Trump menyatakan tujuan perubahan ini adalah untuk menegaskan kesiapan dan tekad militer AS di mata dunia.
Perintah eksekutif tersebut memungkinkan penggunaan nama “Kementerian Perang” sebagai nama sekunder, tanpa mengubah status legal kementerian yang diatur undang-undang.
Untuk menjadikan perubahan nama permanen, Kongres AS harus menyetujui langkah legislatif yang mendukung penggantian nama. Trump menuturkan, “Penggunaan nama Kementerian Perang dapat menimbulkan kesan kesiapan dan tekad yang lebih kuat.”
Perubahan ini termasuk dalam upaya Trump menegaskan etos ofensif militer AS.
“Jika Anda melihat gedung tua di sebelah Gedung Putih, Anda bisa melihat di mana dulunya itu adalah menteri perang. Lalu kita menjadi benar secara politik dan mereka menyebutnya Menteri Pertahanan,” ujar trump.
Pernyataan Trump juga menyinggung strategi militer AS, “Kami juga ingin menyerang.”
Nama Kementerian Perang (Department of War) awalnya digunakan sejak 1789 untuk mengawasi Angkatan Darat AS pada masa Presiden George Washington.
Setelah Perang Dunia II, melalui National Security Act 1947, nama tersebut diubah menjadi Department of Defense pada 1949, menggabungkan Angkatan Darat, Angkatan Laut, dan Angkatan Udara.
Trump menilai nama lama memiliki sejarah kemenangan gemilang, termasuk di Perang Dunia I dan II, dan menekankan bahwa nama itu memancarkan kekuatan militer.
Langkah Trump ini muncul di tengah pendekatan “rebranding” institusi yang konsisten dengan kebijakan sebelumnya, termasuk pengembalian nama pangkalan militer dan penyesuaian istilah geografis, serta serangkaian kebijakan ofensif terhadap kelompok Houthi di Yaman dan program nuklir Iran.
Sejauh ini, perubahan nama hanya bisa dilakukan secara sekunder melalui perintah eksekutif.

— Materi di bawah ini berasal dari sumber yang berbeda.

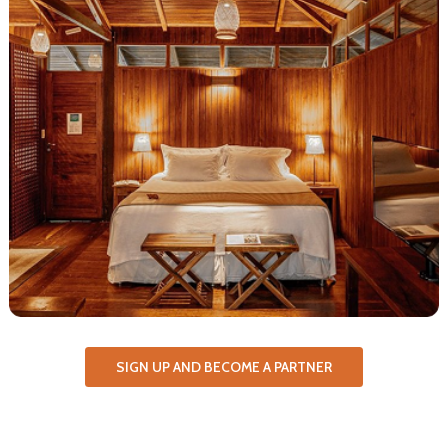
SIGN UP AND BECOME A PARTNER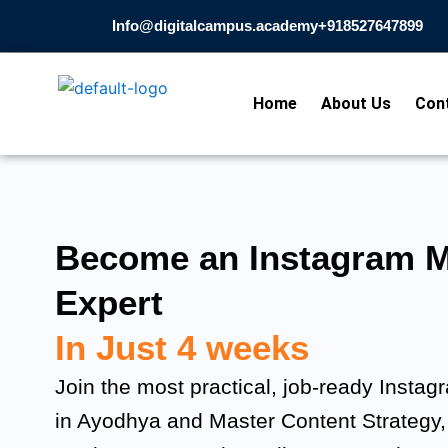
Skip
Info@digitalcampus.academy
+918527647899​
to
content
Home
About Us
Con
Become an Instagram M
Expert
In Just 4 weeks
Join the most practical, job-ready Insta
in Ayodhya and Master Content Strategy,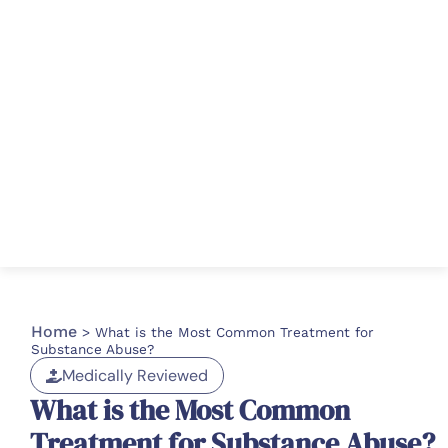
Home
>
What is the Most Common Treatment for
Substance Abuse?
Medically Reviewed
What is the Most Common
Treatment for Substance Abuse?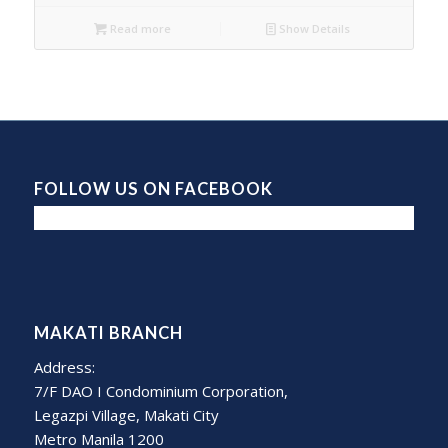
Read more
Show Details
FOLLOW US ON FACEBOOK
MAKATI BRANCH
Address:
7/F DAO I Condominium Corporation,
Legazpi Village, Makati City
Metro Manila 1200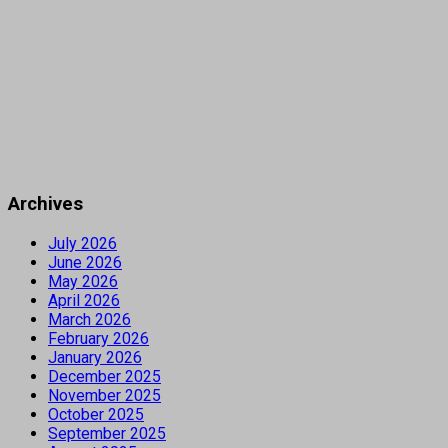
Archives
July 2026
June 2026
May 2026
April 2026
March 2026
February 2026
January 2026
December 2025
November 2025
October 2025
September 2025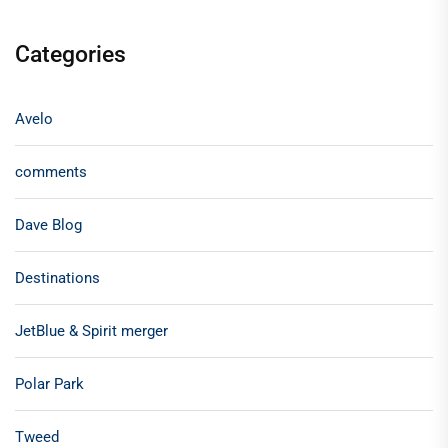
Categories
Avelo
comments
Dave Blog
Destinations
JetBlue & Spirit merger
Polar Park
Tweed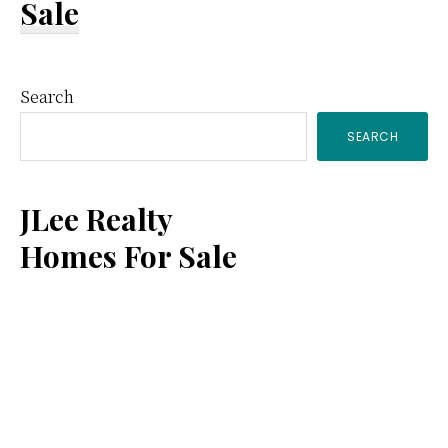
Sale
Primary
Search
SEARCH
Sidebar
JLee Realty
Homes For Sale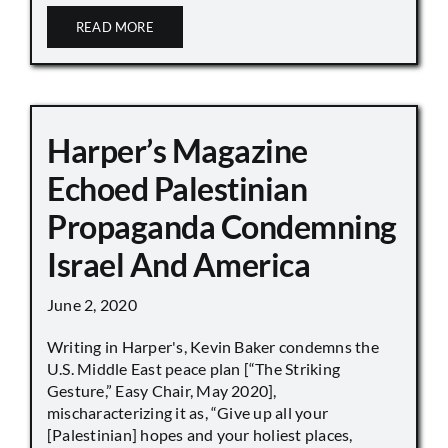
READ MORE
Harper’s Magazine
Echoed Palestinian
Propaganda Condemning
Israel And America
June 2, 2020
Writing in Harper's, Kevin Baker condemns the
U.S. Middle East peace plan [“The Striking
Gesture,” Easy Chair, May 2020],
mischaracterizing it as, “Give up all your
[Palestinian] hopes and your holiest places,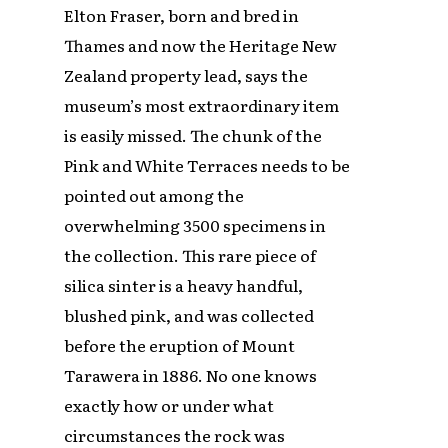
Elton Fraser, born and bred in
Thames and now the Heritage New
Zealand property lead, says the
museum’s most extraordinary item
is easily missed. The chunk of the
Pink and White Terraces needs to be
pointed out among the
overwhelming 3500 specimens in
the collection. This rare piece of
silica sinter is a heavy handful,
blushed pink, and was collected
before the eruption of Mount
Tarawera in 1886. No one knows
exactly how or under what
circumstances the rock was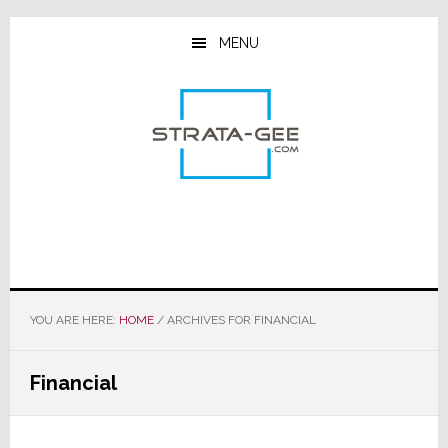
Skip
Skip
Skip
to
to
to
MENU
main
primary
footer
content
sidebar
YOU ARE HERE:
HOME
/
ARCHIVES FOR FINANCIAL
Financial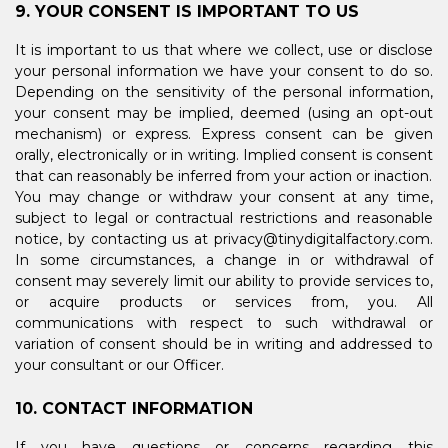
9. YOUR CONSENT IS IMPORTANT TO US
It is important to us that where we collect, use or disclose
your personal information we have your consent to do so.
Depending on the sensitivity of the personal information,
your consent may be implied, deemed (using an opt-out
mechanism) or express. Express consent can be given
orally, electronically or in writing. Implied consent is consent
that can reasonably be inferred from your action or inaction.
You may change or withdraw your consent at any time,
subject to legal or contractual restrictions and reasonable
notice, by contacting us at privacy@tinydigitalfactory.com.
In some circumstances, a change in or withdrawal of
consent may severely limit our ability to provide services to,
or acquire products or services from, you. All
communications with respect to such withdrawal or
variation of consent should be in writing and addressed to
your consultant or our Officer.
10. CONTACT INFORMATION
If you have questions or concerns regarding this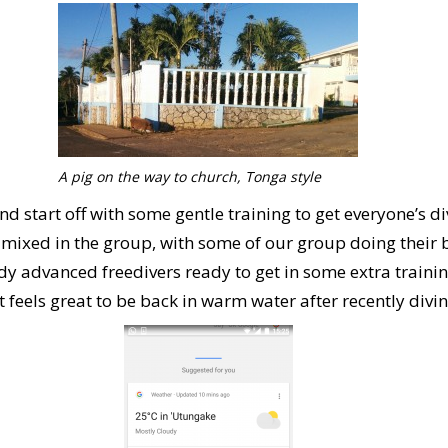
A pig on the way to church, Tonga style
d start off with some gentle training to get everyone’s di
re mixed in the group, with some of our group doing their 
y advanced freedivers ready to get in some extra traini
It feels great to be back in warm water after recently divi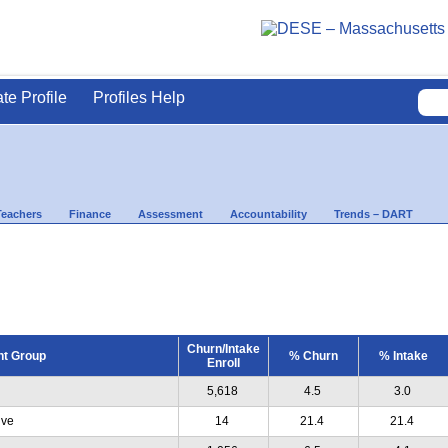
ate Profile
Profiles Help
Teachers
Finance
Assessment
Accountability
Trends – DART
Churn/Intake
nt Group
% Churn
% Intake
Enroll
5,618
4.5
3.0
ive
14
21.4
21.4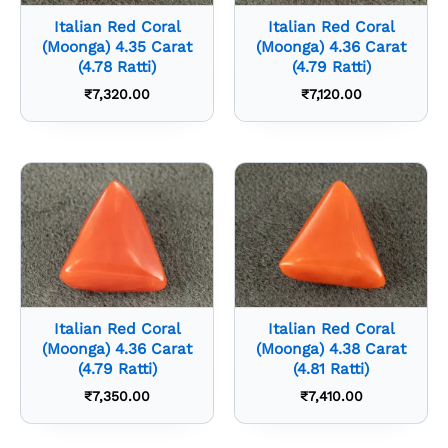
Italian Red Coral
Italian Red Coral
(Moonga) 4.35 Carat
(Moonga) 4.36 Carat
(4.78 Ratti)
(4.79 Ratti)
₹
7,320.00
₹
7,120.00
Italian Red Coral
Italian Red Coral
(Moonga) 4.36 Carat
(Moonga) 4.38 Carat
(4.79 Ratti)
(4.81 Ratti)
₹
7,350.00
₹
7,410.00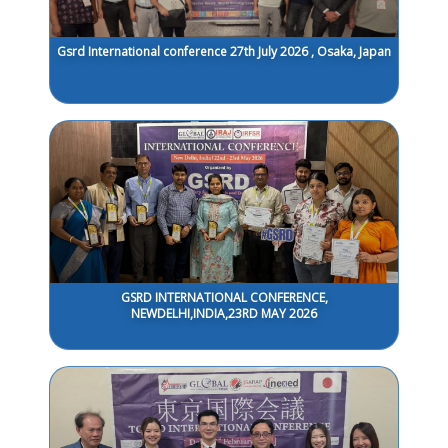
Gsrd International conference 27th July 2026 , Osaka, Japan
GSRD INTERNATIONAL CONFERENCE,
NEWDELHI,INDIA,23RD MAY 2026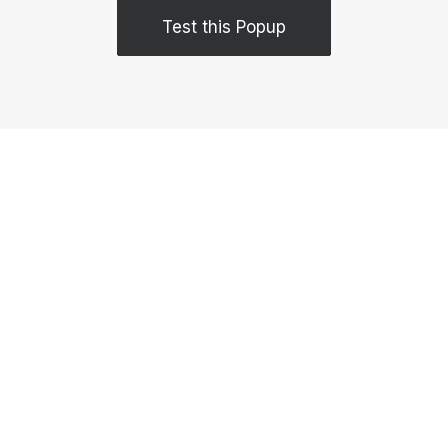
Test this Popup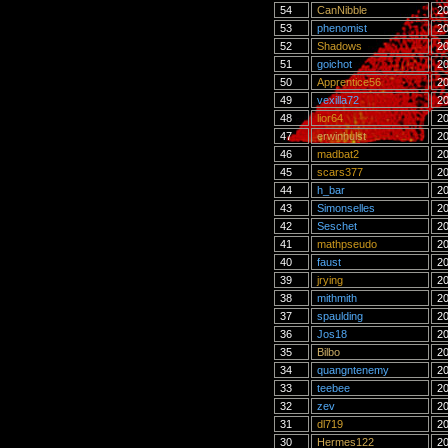
54
CanNibble
20
53
phenomist
20
52
Shadows
20
51
goichot
20
50
Apprentice56
20
49
vexilla72
20
48
lior64
20
47
erwinhulst
20
46
madbat2
20
45
scars377
20
44
h_bar
20
43
Simonselles
20
42
Seschet
20
41
mathpseudo
20
40
faust
20
39
jrying
20
38
mithmith
20
37
spaulding
20
36
Jos18
20
35
Bilbo
20
34
quangntenemy
20
33
teebee
20
32
zev
20
31
dl719
20
30
Hermes122
20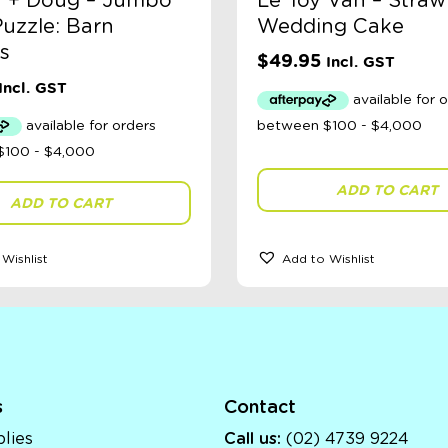
a + Doug – Jumbo
Le Toy Van – Straw
uzzle: Barn
Wedding Cake
s
$
49.95
Incl. GST
Incl. GST
ADD TO CART
ADD TO CART
Wishlist
Add to Wishlist
s
Contact
lies
Call us:
(02) 4739 9224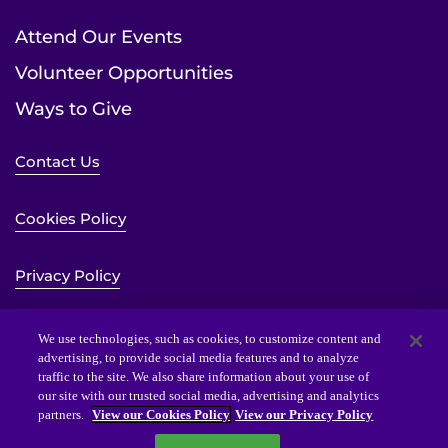
Attend Our Events
Volunteer Opportunities
Ways to Give
Contact Us
Cookies Policy
Privacy Policy
Sitemap
We use technologies, such as cookies, to customize content and
advertising, to provide social media features and to analyze
traffic to the site. We also share information about your use of
Website Accessibility Statement
our site with our trusted social media, advertising and analytics
partners.
View our Cookies Policy
View our Privacy Policy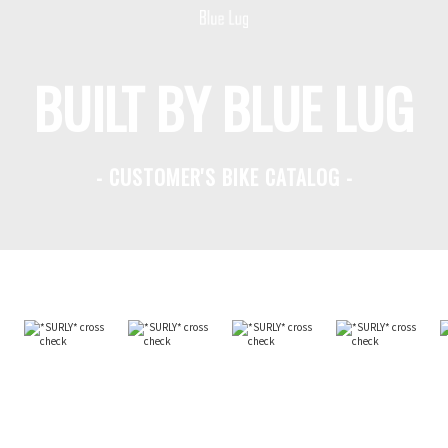
BUILT BY BLUE LUG
- CUSTOMER'S BIKE CATALOG -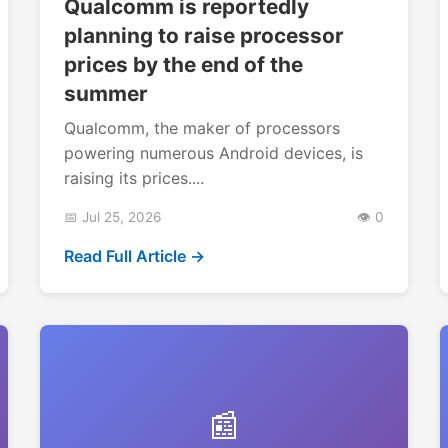
Qualcomm is reportedly
planning to raise processor
prices by the end of the
summer
Qualcomm, the maker of processors
powering numerous Android devices, is
raising its prices....
📅 Jul 25, 2026
👁️ 0
Read Full Article →
📰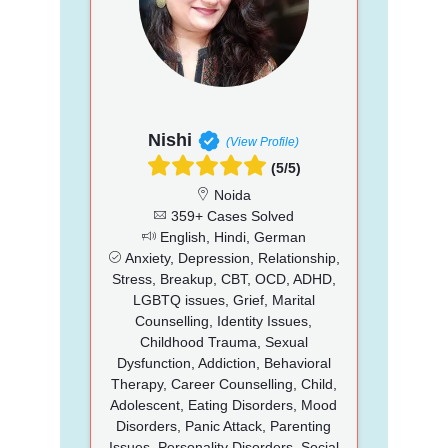
Nishi
(View Profile)
(5/5)
Noida
359+ Cases Solved
English, Hindi, German
Anxiety, Depression, Relationship,
Stress, Breakup, CBT, OCD, ADHD,
LGBTQ issues, Grief, Marital
Counselling, Identity Issues,
Childhood Trauma, Sexual
Dysfunction, Addiction, Behavioral
Therapy, Career Counselling, Child,
Adolescent, Eating Disorders, Mood
Disorders, Panic Attack, Parenting
Issues, Personality Disorders, Social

Untuk mengganti nama secara permanen, Trump memerlukan persetujuan Kongres.
Trump menyatakan optimisme terkait hal ini: “Saya yakin Kongres akan menyetujui jika kita membutuhkannya,” meski belum ada jaminan.
Perubahan nama juga diperkirakan menelan biaya miliaran dolar AS, termasuk untuk mengganti simbol, seragam, dokumen, papan nama, dan situs web di seluruh instalasi militer AS di dunia.
Menteri Pertahanan Pete Hegseth menyatakan dukungannya terhadap kebijakan ini, menyebutnya sebagai “cerminan pergeseran budaya dan etos kepahlawanan militer AS.”
Ia menambahkan, “Ini menunjukkan komitmen kami untuk menegaskan kekuatan dan kesiapan militer di seluruh dunia.”
Di sisi lain, beberapa pihak menyoroti dampak negatif kebijakan ini. Senator Tammy Duckworth dari Partai Demokrat menilai biaya yang tinggi tidak efisien dan menyarankan alokasi dana lebih baik untuk mendukung keluarga militer atau diplomasi.
Beberapa pengamat juga menilai penggunaan istilah “perang” dapat memunculkan persepsi agresif di tengah ketegangan global, termasuk di Ukraina dan Laut China Selatan.